Pretty interesting thread. 

Good points on both sides. I have to say I am on the side that disagrees with the OP's opinion mostly for reasons already stated by others. Adding extra zero's to the numbers in such cases doesnt make me feel things are any more realistic or interesting. I have certainly never felt that there was a lack of death in the 40k universe.

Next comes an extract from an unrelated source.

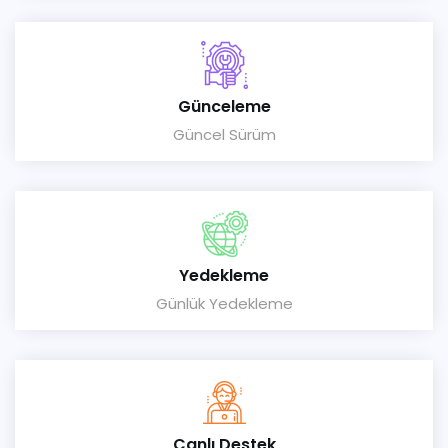
Günceleme
Güncel Sürüm
Yedekleme
Günlük Yedekleme
Canlı Destek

As for the space marine ability argument, I think we all know that space marines have bene portrayed on many different levels by GW itself. They vary in capability in the novels, they are standard soldiers in the tabletop, always portrayed in codex books as pretty much unstoppable. 

One thing I think can be agreed on though is that despite varying levels of strength, effectiveness, capability they still stand as humanity's _best_ fighters. They can definitely help turn the tide of a battle or war in most cases it seems.

Overall as we all know the 40k universe was made to be manipulated by its fans. You want your space marines to be super pro awesome heros? Cool, go for it. You want your space marines to be a really realisitc tactical force that has to be careful about dieing at every turn? Cool, go for it. You want your chapter to have more marines than the standard? cool go for it, hey look at the black templars they're already doing it.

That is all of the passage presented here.